Indiana State Senate District 25 covers all of Madison County and a portion of Hamilton County, anchored by the city of Anderson (population roughly 54,000). The district leans solidly Republican. In 2022, incumbent Mike Gaskill won with 64.1% over Democrat Tamie Dixon-Tatum's 35.9%.
What makes SD-25 distinctive in the 2026 cycle is not its competitiveness -- the seat is safe Republican territory -- but the convergence of three separate threads: Trump's endorsement of the incumbent as a reward for supporting redistricting, a party-discipline fight over a challenger declared "not in good standing," and a veteran Democratic candidate making her third consecutive run for the seat.
Gaskill is not merely a senator seeking reelection. He is the man who carried Trump's water on redistricting. He served as the Senate sponsor of HB 1032, the Trump-backed congressional redistricting bill, and used his Elections Committee to advance it to the floor. The bill went down 31-19. In March 2026, Trump endorsed Gaskill as one of 11 Republican senators who supported redistricting, calling them "MAGA WARRIORS."
Katherine Callahan's candidacy is less a conventional primary challenge than a case study in how Indiana's Republican Party disciplines its own. In February 2026, former Madison County Republican Party chairman Russ Willis filed a complaint against Callahan. The Fifth District determined Callahan is "not in good standing" with the party. The penalties include being barred from Republican party events and losing access to the party's proprietary voter database. Against a Trump-endorsed incumbent with a campaign war chest, committee chairmanship, and full party backing, Callahan faces essentially insurmountable odds.
Tamie Dixon-Tatum is nothing if not persistent. This is her third consecutive campaign for SD-25 and her fifth overall run for office since 2018. She holds a B.A. in Telecommunications, a Master's in Public Affairs, and a Master's in Legal Studies, and serves as Director of the City of Anderson's Human Relations Department. She has spearheaded the Ollie H. Dixon Back-To-School Picnic and Parade for nearly 25 years.

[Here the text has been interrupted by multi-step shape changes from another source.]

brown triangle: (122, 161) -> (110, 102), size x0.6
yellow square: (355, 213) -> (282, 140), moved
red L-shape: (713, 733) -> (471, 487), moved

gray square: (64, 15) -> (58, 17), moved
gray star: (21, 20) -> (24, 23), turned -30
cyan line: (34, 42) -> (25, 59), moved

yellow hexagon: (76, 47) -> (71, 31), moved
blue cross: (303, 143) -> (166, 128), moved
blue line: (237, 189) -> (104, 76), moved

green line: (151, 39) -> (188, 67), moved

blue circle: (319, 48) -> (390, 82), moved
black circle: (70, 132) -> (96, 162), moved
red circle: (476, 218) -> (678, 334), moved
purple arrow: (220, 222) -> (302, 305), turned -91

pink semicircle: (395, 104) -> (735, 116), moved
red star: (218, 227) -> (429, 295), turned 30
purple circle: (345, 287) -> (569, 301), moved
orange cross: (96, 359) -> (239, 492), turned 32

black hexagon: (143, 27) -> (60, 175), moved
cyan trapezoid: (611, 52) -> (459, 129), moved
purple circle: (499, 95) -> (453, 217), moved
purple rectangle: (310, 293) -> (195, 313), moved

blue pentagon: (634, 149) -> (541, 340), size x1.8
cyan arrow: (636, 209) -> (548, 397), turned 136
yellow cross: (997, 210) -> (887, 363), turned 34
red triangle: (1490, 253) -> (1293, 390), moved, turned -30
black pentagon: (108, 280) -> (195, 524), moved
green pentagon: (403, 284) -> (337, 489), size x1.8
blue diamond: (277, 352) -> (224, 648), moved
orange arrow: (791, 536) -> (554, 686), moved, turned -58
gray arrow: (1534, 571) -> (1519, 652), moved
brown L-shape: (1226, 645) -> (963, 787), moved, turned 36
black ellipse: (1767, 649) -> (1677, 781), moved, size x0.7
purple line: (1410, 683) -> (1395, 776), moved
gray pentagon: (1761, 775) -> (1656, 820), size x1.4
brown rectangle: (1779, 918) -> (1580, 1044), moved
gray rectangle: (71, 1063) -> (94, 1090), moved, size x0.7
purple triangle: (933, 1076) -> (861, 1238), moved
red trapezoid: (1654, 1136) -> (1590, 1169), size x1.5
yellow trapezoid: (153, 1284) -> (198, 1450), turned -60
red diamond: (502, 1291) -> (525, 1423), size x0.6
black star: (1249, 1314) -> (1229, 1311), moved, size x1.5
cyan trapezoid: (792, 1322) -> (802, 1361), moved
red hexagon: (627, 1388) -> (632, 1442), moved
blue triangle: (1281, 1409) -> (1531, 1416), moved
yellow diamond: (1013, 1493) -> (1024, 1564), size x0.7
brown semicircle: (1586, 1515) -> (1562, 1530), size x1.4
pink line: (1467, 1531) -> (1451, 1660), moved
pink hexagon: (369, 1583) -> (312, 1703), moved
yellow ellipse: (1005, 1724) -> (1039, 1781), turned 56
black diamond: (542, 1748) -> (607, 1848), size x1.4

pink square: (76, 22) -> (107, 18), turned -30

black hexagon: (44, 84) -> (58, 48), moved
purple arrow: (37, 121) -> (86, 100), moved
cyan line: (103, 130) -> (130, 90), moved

Todd Shelton offers a different kind of Democratic candidacy -- one built on the manufacturing economy that once defined Madison County. A former GM production worker and UAW member, disabled Army veteran, and current IUPUI senior lecturer, his platform emphasizes economic stability for working families. In a district where Anderson's post-industrial economy remains the defining reality, the choice between these two Democrats reflects a broader debate about whether to lean into identity-based advocacy or economic populism in hostile terrain.